The University of Maryland researchers are following up with a pilot project with local counties, to help them understand the external view of the attack surface that the researchers found and the next steps of action to add protections.

“And maybe at the end of the road, we can also create some kind of a ‘Race to the Top’ between counties, for counties to improve,” the professor stated. “And if we have full visibility on what is going on, enable policy makers at the state and at the federal level, at the CISA [Cybersecurity and Infrastructure Security Agency] level, to understand how to develop resources to help.”

The group is also presenting to both state and federal officials, including the state of Maryland, about how the governments can leverage the findings, in the short- and long-term.

“The impact of our study is also global,” Sivan-Sevilla continued. “The World Bank is very interested in what we are doing, because the World Bank is measuring cyber risk for developing countries just based on soft indicators, like ‘do you or do you not have a strategy for cybersecurity.’ At the international level, no one is using computational tools to actually get a holistic view of nations’ attack surfaces. So, for them, it is kind of a breakthrough way to measure cyber risk. And we are in conversations with them about making this usable for third-world countries as well.”

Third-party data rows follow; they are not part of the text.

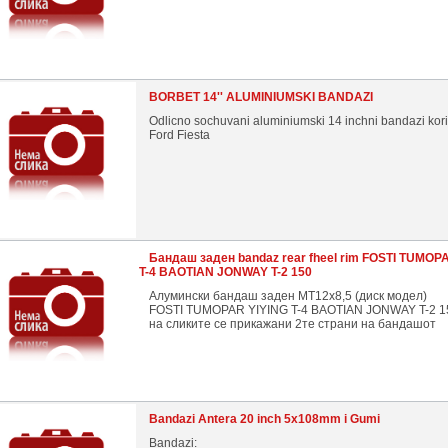
BORBET 14'' ALUMINIUMSKI BANDAZI
Odlicno sochuvani aluminiumski 14 inchni bandazi kori
Ford Fiesta
Бандаш заден bandaz rear fheel rim FOSTI TUMOP
T-4 BAOTIAN JONWAY T-2 150
Алумински бандаш заден MT12x8,5 (диск модел)
FOSTI TUMOPAR YIYING T-4 BAOTIAN JONWAY T-2 1
на сликите се прикажани 2те страни на бандашот
Bandazi Antera 20 inch 5x108mm i Gumi
Bandazi:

Additionally, the researchers are expanding their work to produce two more studies. One considers temporal trends of the attack surface—how counties do over time, adding digital services while making cyber improvements. 

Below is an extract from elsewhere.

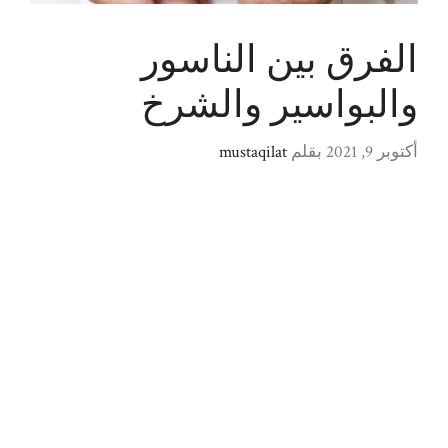
الفرق بين الناسور
والبواسير والشرخ
أكتوبر 9, 2021
بقلم
mustaqilat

The other work involves an examination of patch management: “How well, in this case, counties patch problems,” Sivan-Sevilla shared. “We don’t know that at scale. We have findings from specific organizations, from specific sectors, and we know what drives patch management, and what types of things are getting fixed, perhaps quicker than others.”

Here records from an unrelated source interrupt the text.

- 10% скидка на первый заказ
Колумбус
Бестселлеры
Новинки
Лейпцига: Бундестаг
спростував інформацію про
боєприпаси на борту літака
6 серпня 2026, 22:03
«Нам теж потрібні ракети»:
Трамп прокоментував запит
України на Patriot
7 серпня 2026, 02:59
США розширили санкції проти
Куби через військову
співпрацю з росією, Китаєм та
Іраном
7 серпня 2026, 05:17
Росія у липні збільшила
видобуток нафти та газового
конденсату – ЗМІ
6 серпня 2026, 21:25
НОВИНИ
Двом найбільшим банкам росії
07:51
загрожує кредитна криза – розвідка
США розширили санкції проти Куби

The researchers would like to create an index, like those used in economics, for counties to understand their patch management response to problems. 

And it is this type of assistance that makes the professor hopeful. “I never thought I would be an academic,” he shared. “I actually started in the Israeli Air Force, leading the cybersecurity team that protected the operational infrastructure of the Air Force. That was a great experience for me. I learned a ton in the Air Force. You get tons of responsibilities at a very young age, and you need to manage. That’s the best school I could ever hope for.”

After working on cybersecurity projects for the Israeli prime minister’s office, the professor won a Fulbright scholarship to study public policy at the master’s level, at the University of Minnesota, and then completed a doctorate in public policy at the Hebrew University of Jerusalem. 

“I realized that I could really make a significant contribution in trying to bridge those two separated disciplines of computer science and public policy.”

For part of his doctorate, he conducted a study to measure the behavior of hackers, creating highly interactive ‘honeypot’ infrastructures to learn about hackers.

In addition, Sivan-Sevilla created the Technology Policy Hub at the University of Maryland, a confluence of public policy, cybersecurity, privacy rights, security compliance, assistance and information integrity.

“I established the Tech Policy Hub where we are using computational tools to understand tech policy implementation across different domains of cybersecurity, consumer privacy, information integrity and trustworthy machine learning.” 

“Given my background and my own research agenda, it is about how can we actually be a bridge between how system requirement implementation and the policy regimes that protect them,” he shared. “This is kind of a classic use of computational tools to better understand how the risk looks over time and whether or not counties are responsive to the problems.”